Смеюсь от облегчения, глажу его по голове, взлохмачивая светлые волосы.
— Да ты все мои сто-лет-назад уснувшие рефлексы разом разбудил! Не надо было так спешить. Мы же договорились продвигаться вперёд медленно и постепенно, чтобы не навредить тебе.
— Ты хотел этого, — откровенно заявил Хисока. — Не отрицай. Ты хотел именно того, что случилось. Думал об этом.
Интересно, какого цвета сейчас моё лицо? «Японский клён осенью», не иначе.
— Как-нибудь бы перебился.
— И часто ты вот так по жизни перебиваешься?
Невнятно мычу, ибо не знаю, что ответить.
— Больше никаких «как-нибудь», — категорично заявляет Хисока. — Отныне мы вместе и будем прислушиваться к желаниям друг друга.

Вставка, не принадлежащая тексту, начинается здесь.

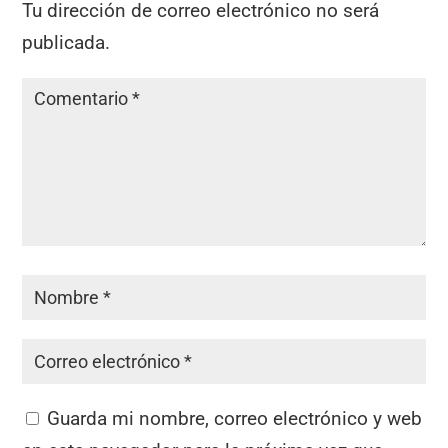
Tu dirección de correo electrónico no será
publicada.
Guarda mi nombre, correo electrónico y web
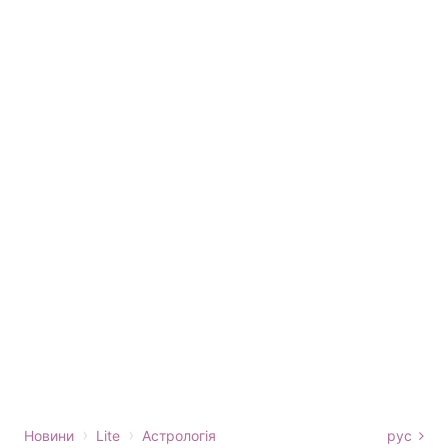
›
›
Новини
Lite
Астрологія
рус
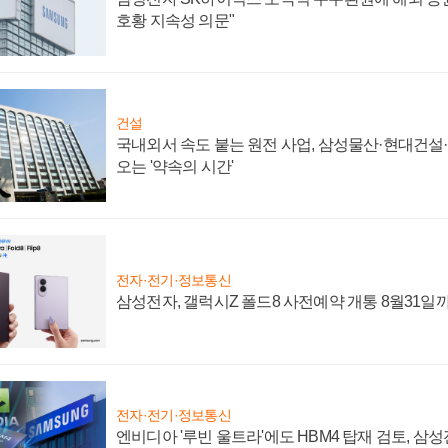
호황 지속성 의문"
건설
국내외서 속도 붙는 원전 사업, 삼성물산·현대건설
오는 '약속의 시간'
전자·전기·정보통신
삼성전자, 갤럭시Z 폴드8 사전예약 개통 8월31일
전자·전기·정보통신
엔비디아 '루빈 울트라'에도 HBM4 탑재 검토, 삼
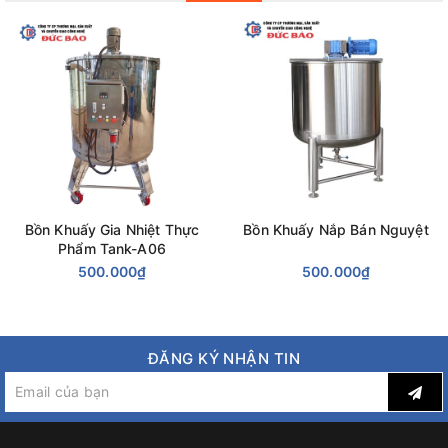
Bồn Khuấy Gia Nhiệt Thực
Bồn Khuấy Nắp Bán Nguyệt
Phẩm Tank-A06
500.000₫
500.000₫
ĐĂNG KÝ NHẬN TIN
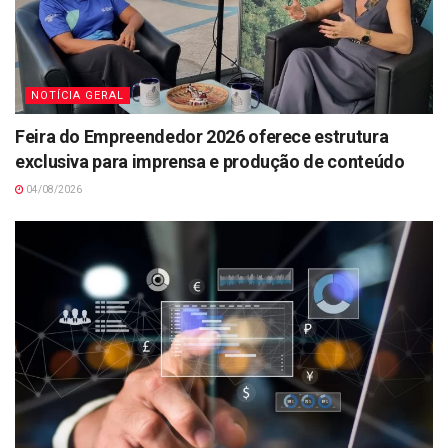
NOTÍCIA GERAL
Feira do Empreendedor 2026 oferece estrutura
exclusiva para imprensa e produção de conteúdo
04/08/2026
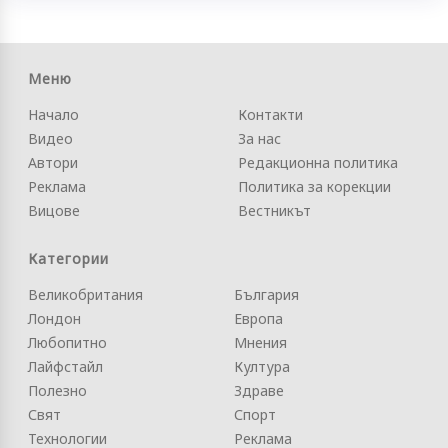
Меню
Начало
Контакти
Видео
За нас
Автори
Редакционна политика
Реклама
Политика за корекции
Вицове
Вестникът
Категории
Великобритания
България
Лондон
Европа
Любопитно
Мнения
Лайфстайл
Култура
Полезно
Здраве
Свят
Спорт
Технологии
Реклама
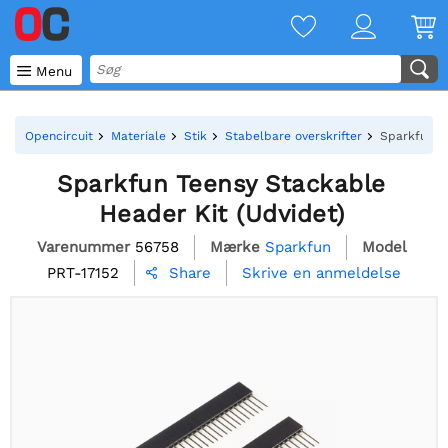

Menu
Opencircuit
Materiale
Stik
Stabelbare overskrifter
Sparkfun T
Sparkfun Teensy Stackable
Header Kit (Udvidet)
Varenummer
56758
Mærke
Sparkfun
Model
PRT-17152
Skrive en anmeldelse
Share

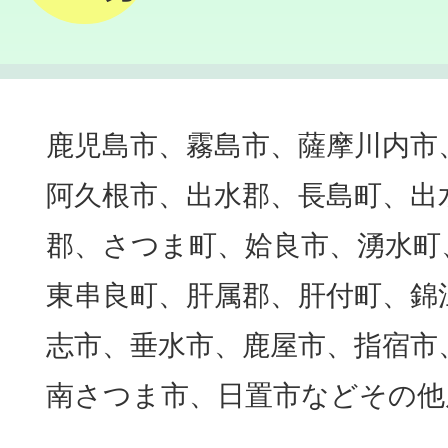
鹿児島市、霧島市、薩摩川内市
阿久根市、出水郡、長島町、出
郡、さつま町、姶良市、湧水町
東串良町、肝属郡、肝付町、錦
志市、垂水市、鹿屋市、指宿市
南さつま市、日置市などその他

— Я боюсь за тебя. Из меня всякая депрессивная пакость в избытке выплёскивается каждый день, а в такие моменты я вообще превращаюсь в поток негатива. По моей вине ты будешь снова чувствовать боль.
— А я обещал, что научусь её терпеть. И уже начинает получаться, как видишь.
Что ему возразить? Мои доводы исчерпаны, и я просто с благодарностью целую Хисоку.
— Спасибо, малыш.
Стоило Ватари убедиться в том, что со спасёнными людьми всё в порядке и попытаться выяснить, куда делся Мураки, мы узнали прелюбопытную новость: по данным муниципалитета Токио доктор считался скончавшимся месяц назад. По факту его смерти был выдан сертификат соответствующего образца, проведена процедура кремации и похороны. Сакурайджи Укё-сан получила в наследство имущество доктора за исключением нескольких личных вещей Мураки, отправленных в Киото на имя Ории Мибу.
Мы в гробовом молчании изучали данные отчёта в комнате у Ватари.
— Этого не может быть, — наконец, прошептал Хисока. — Мураки жив, поскольку моё проклятие всё ещё не исчезло!
— И свеча доктора во Дворце Графа по-прежнему горит, — задумчиво прибавил Тацуми.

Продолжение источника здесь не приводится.